The role of c-Rel in Tconv during tumor immunity. Control (CD4^cre-ert2), Rela-icKO, and Rel-icKO mice were treated with tamoxifen from D1 to D7 and transplanted with B16-OVA melanoma cells as in Fig. 6. (A) FACS analysis of tumor-infiltrating CD8⁺ T cells as D19 following PMA-ionomycin stimulation. Data are shown as mean ± SEM of 5–14 mice/group from two experiments; Kruskal–Wallis tests were used. (B–J) scRNA-seq analysis of dLN and tumor CD4⁺ T cells (performed once with six to seven pooled mice/genotype). (B and C) UMAP projection of total CD4⁺ T cells in each tissue. (D) UMAP projection and Seurat clustering of dLN Tconv upon removal of Treg cells. (E) Violin plots showing expression of selected cluster-defining markers in dLN. (F) Global distribution of Ctrl and Rel-deficient dLN Tconv on UMAP. (G) Distribution of the four clusters in each genotype in dLN. (H) Volcano plot representation of DEGs in dLN (blue: downregulated, red: upregulated, p-adj cutoff <0.05). (I) Expression of selected markers projected on UMAP. (J) FACS analysis of the proportion of exhausted (left) and CD107A⁺ cytotoxic (right) Tconv cells in tumors at D19 (mean ± SEM of four mice/group from two experiments). (K) Expression of different GSEA signatures related to apoptosis and proliferation in tumor-infiltrating Tconv scRNA-seq dataset. Kruskal–Wallis tests (A), Wilcoxon and Hedge’s G (J), and Mann–Whitney (K) tests were used.
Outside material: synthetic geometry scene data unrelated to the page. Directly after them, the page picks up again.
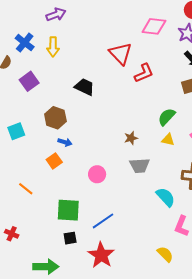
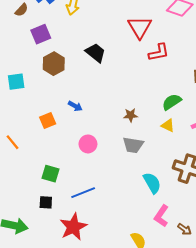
brown hexagon: (55, 118) -> (54, 64), moved
blue arrow: (65, 142) -> (75, 106), moved
green square: (68, 210) -> (50, 174), size x0.7

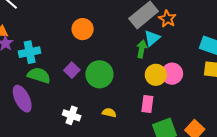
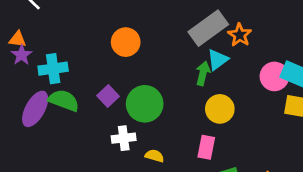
pink circle: (172, 74) -> (274, 76), moved
purple ellipse: (22, 99) -> (35, 109), moved, turned 52
white cross: (72, 115) -> (124, 138), moved, turned -30

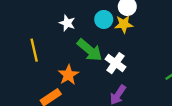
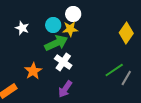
green arrow: (90, 50) -> (56, 43), moved, turned -65
orange star: (68, 75) -> (33, 71), moved

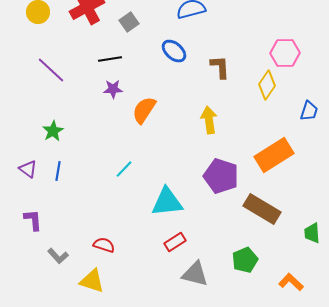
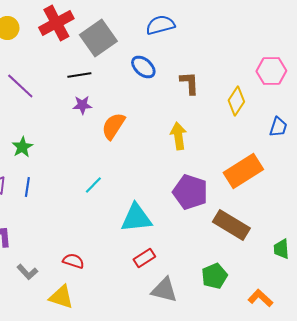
gray square: (129, 22) -> (98, 38), size x1.8
pink hexagon: (285, 53) -> (271, 71), moved

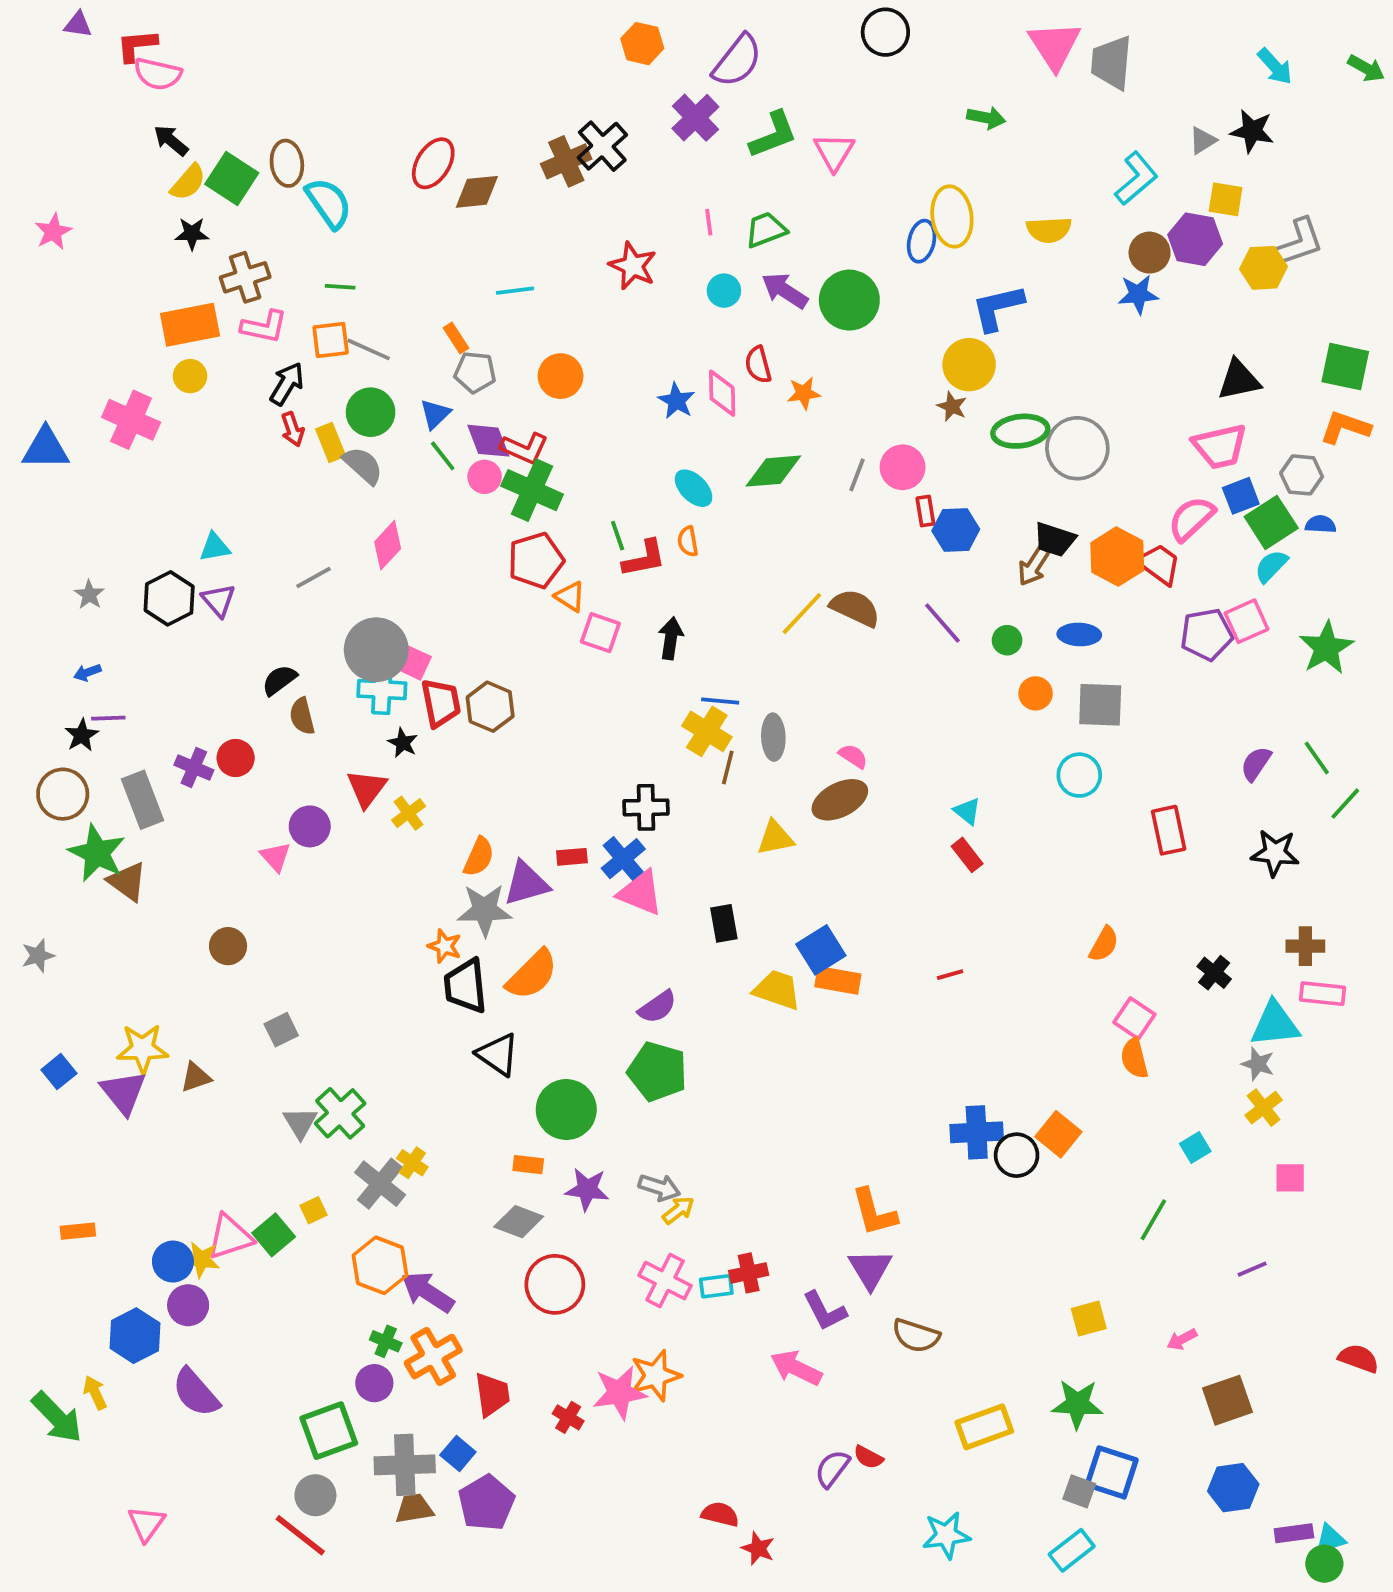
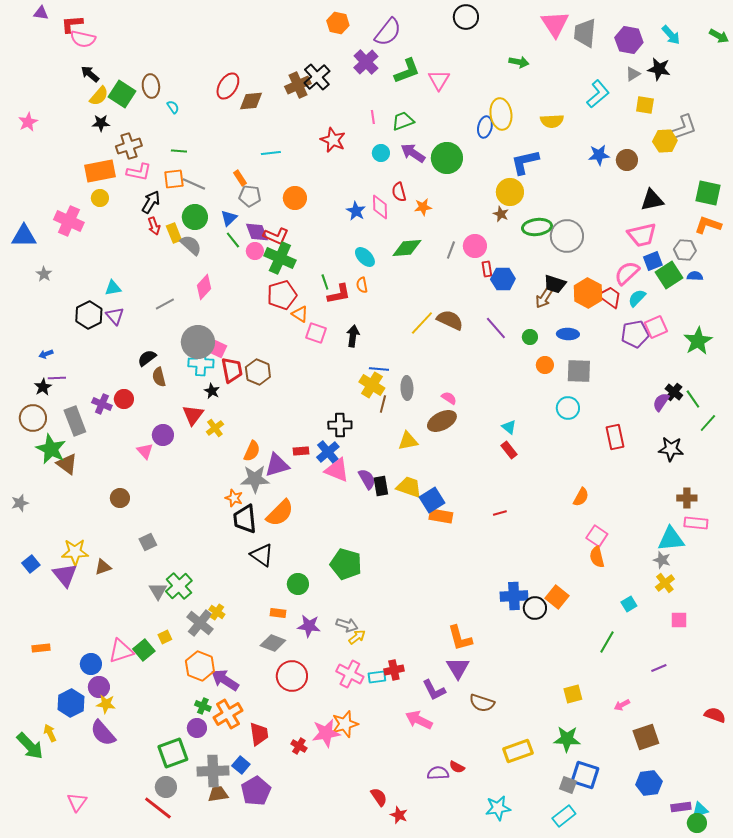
cyan semicircle: (329, 203) -> (173, 107), size x0.5
purple hexagon: (1195, 239) -> (629, 40), moved
brown circle: (1150, 253) -> (627, 160), moved
cyan semicircle: (1271, 566) -> (637, 298), moved
gray star: (89, 595) -> (44, 274), moved
black cross: (1214, 973) -> (674, 392), moved
yellow trapezoid: (777, 990) -> (409, 487), moved
purple semicircle: (657, 1007) -> (367, 479), moved, turned -85
green circle: (566, 1110) -> (298, 584), size x0.7
yellow star: (201, 1260) -> (106, 704), moved
purple semicircle: (832, 1469) -> (438, 773), turned 50
red semicircle: (720, 1514) -> (379, 797), turned 42

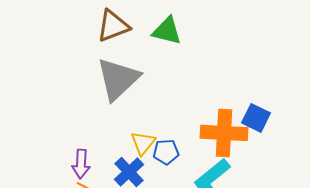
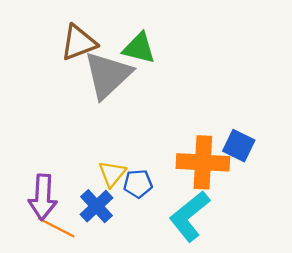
gray triangle: (118, 79) -> (108, 75), moved
purple arrow: (81, 164) -> (43, 197), size x1.4

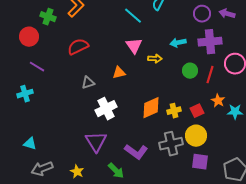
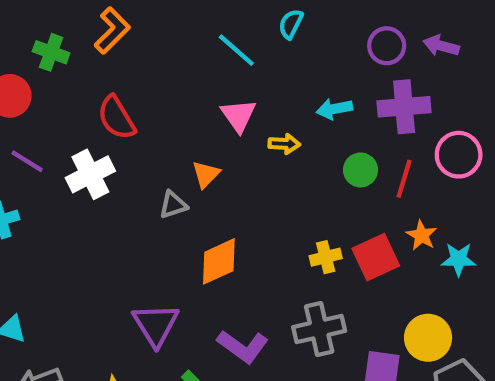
red semicircle: (78, 47) -> (116, 118), turned -95
orange triangle: (119, 73) -> (206, 174), turned -32
gray triangle: (88, 83) -> (173, 205), moved
orange diamond: (151, 108) -> (219, 261), moved
white cross: (106, 109) -> (90, 174), moved
red square: (197, 111) -> (376, 257), size x1.5
yellow circle: (196, 136) -> (428, 338), moved

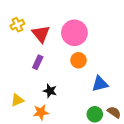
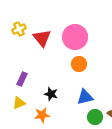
purple rectangle: (38, 62) -> (22, 79), moved
blue triangle: (100, 84) -> (85, 97), moved

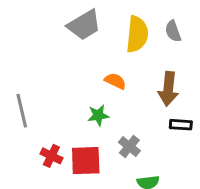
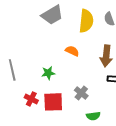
green star: (98, 115) -> (48, 73), moved

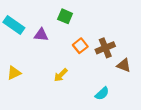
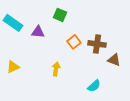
brown cross: (105, 48) -> (97, 44), turned 30
yellow arrow: (61, 75) -> (56, 69), turned 144

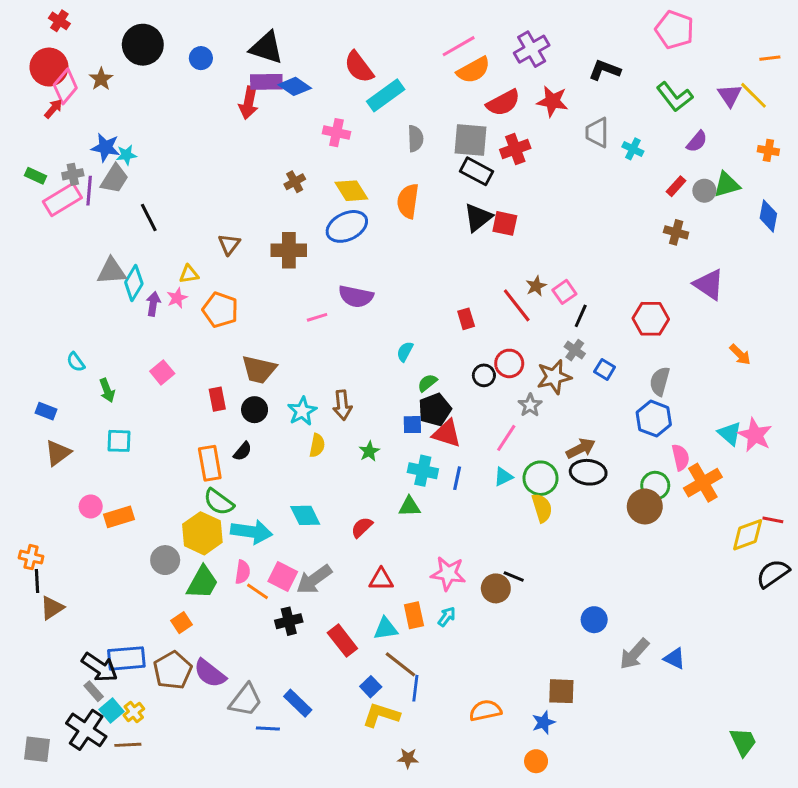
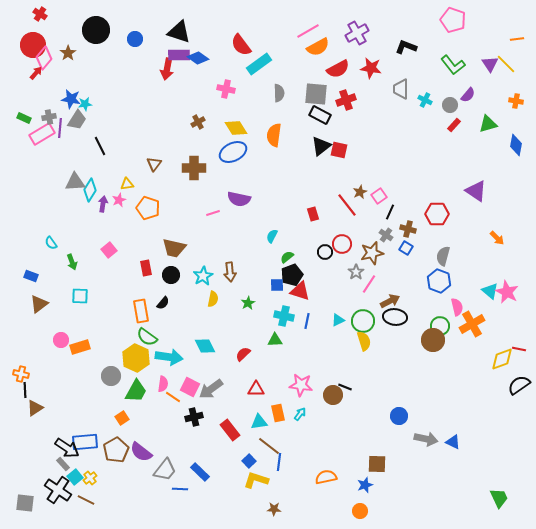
gray circle: (704, 191) -> (450, 105), moved
brown cross: (676, 232) -> (408, 229), moved
pink line: (506, 438) -> (369, 284), moved
gray arrow: (634, 654) -> (426, 439), turned -120
brown line: (128, 745) -> (86, 500), turned 30

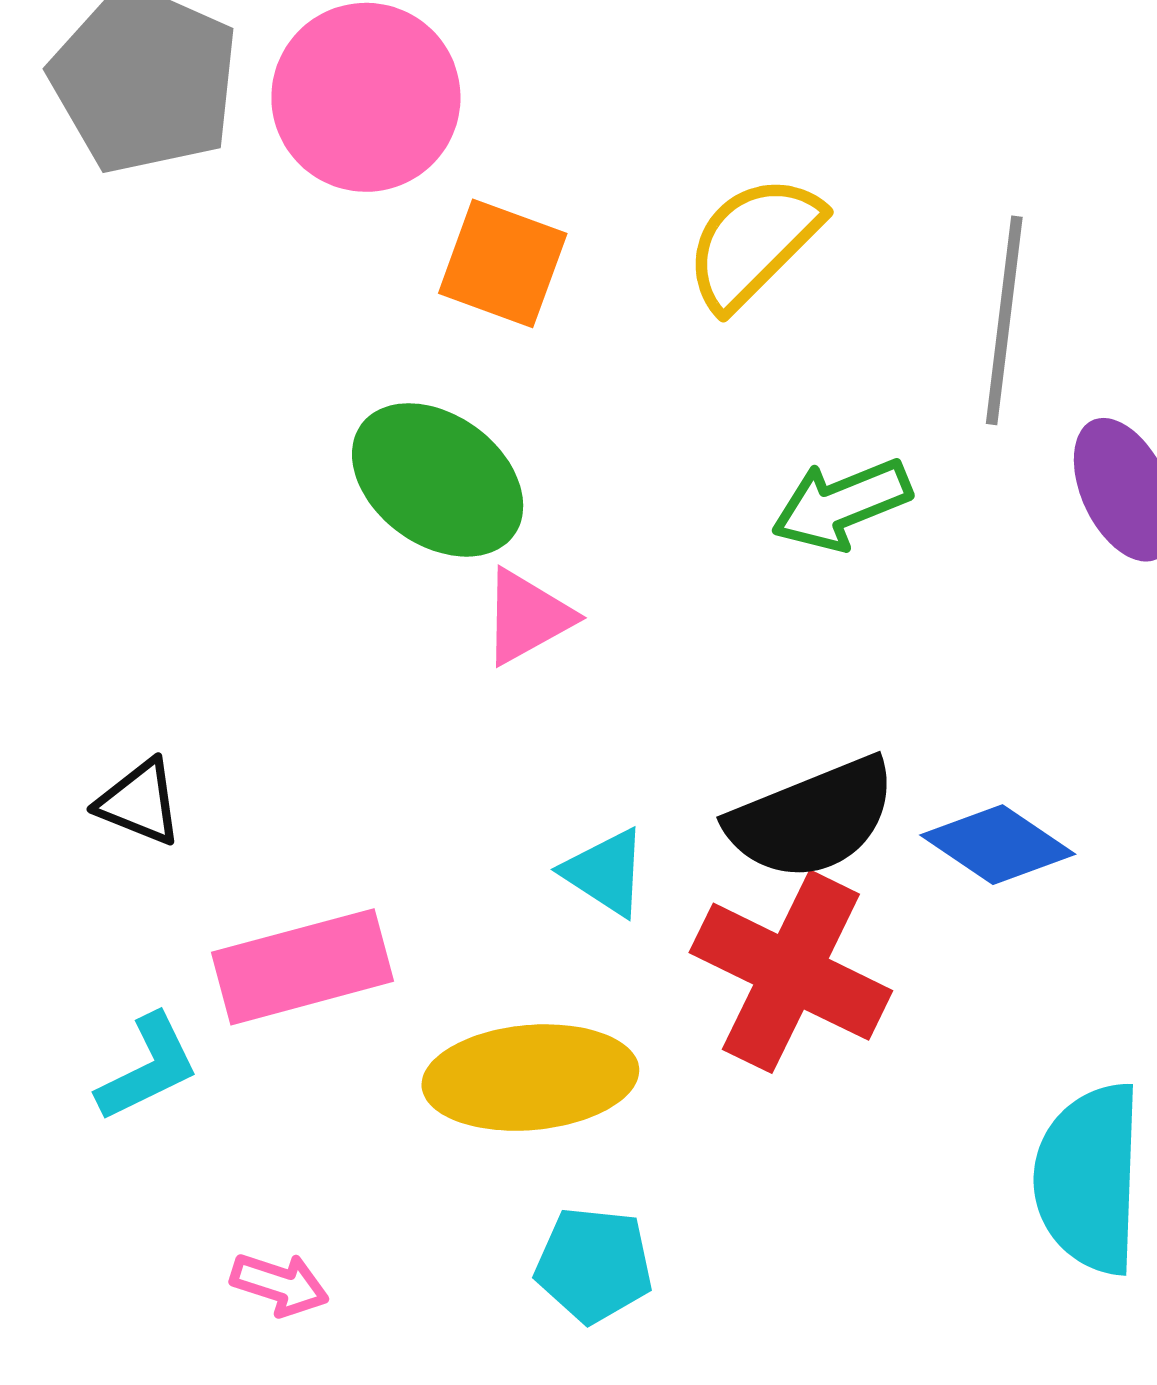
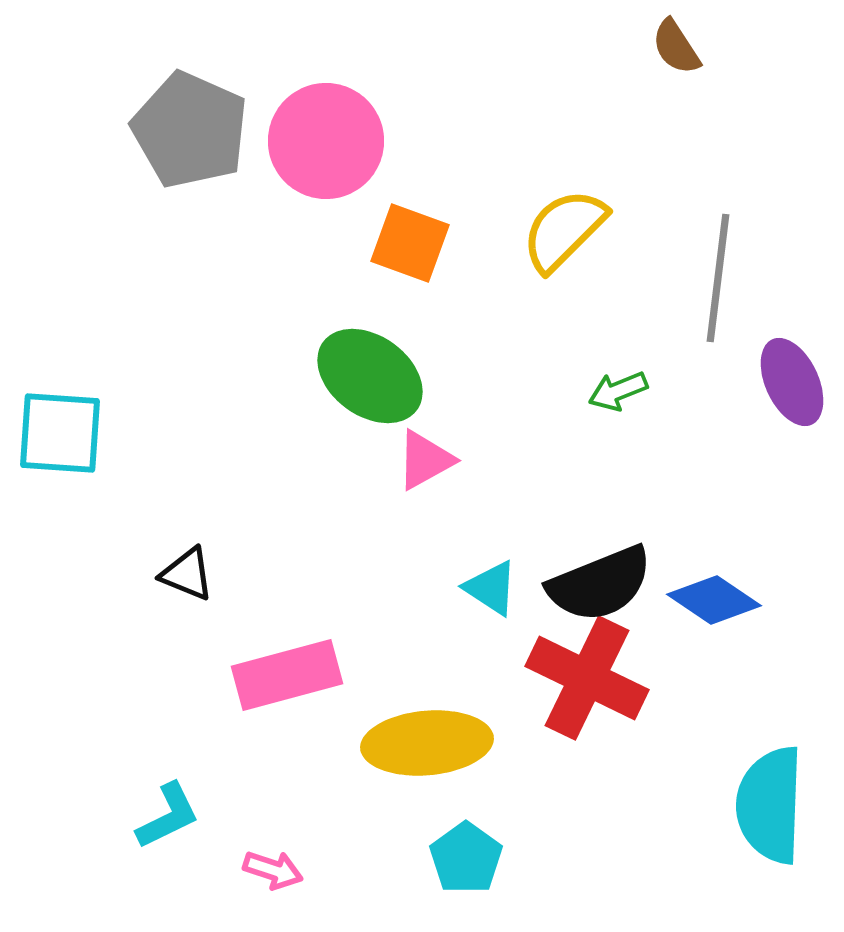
green arrow: (841, 504) -> (618, 391), size x0.7
cyan triangle: (605, 872) -> (491, 588), moved
cyan L-shape: (148, 1068) -> (168, 816), moved
cyan pentagon: (594, 1265) -> (466, 858), turned 30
GOBP, Gene Ontology Biological Process.

Figure 8.

c-Rel is required for the response to anti-PD-1 therapy. (A) Control (CD4^cre-ert2) and Rel-icKO mice were treated with tamoxifen from D−1 to D−7 (gray box), transplanted with MC38 colon adenocarcinoma cells, and treated with anti-PD1 at D7, 9, and 11. Tumor volume over time (mean ± SEM from three experiments with 7–9 mice/group) is shown. (B) Identification of a Rel-dependent gene signature as described in Materials and methods. (C) ssGSEA scores (left panels) and Kaplan–Meier overall survival (OS) curves with the number of patients at risk shown below (right panels) in cohorts of patients with cutaneous melanoma (SKCM), bladder carcinoma (BLCA), and stomach adenocarcinoma (STAD). NR, non-responders; R, responders. Two-way ANOVA followed by Bonferroni’s post-test (tumor volumes), Mann–Whitney tests (ssGSEA scores), and Log-rank tests (survival curves) were used.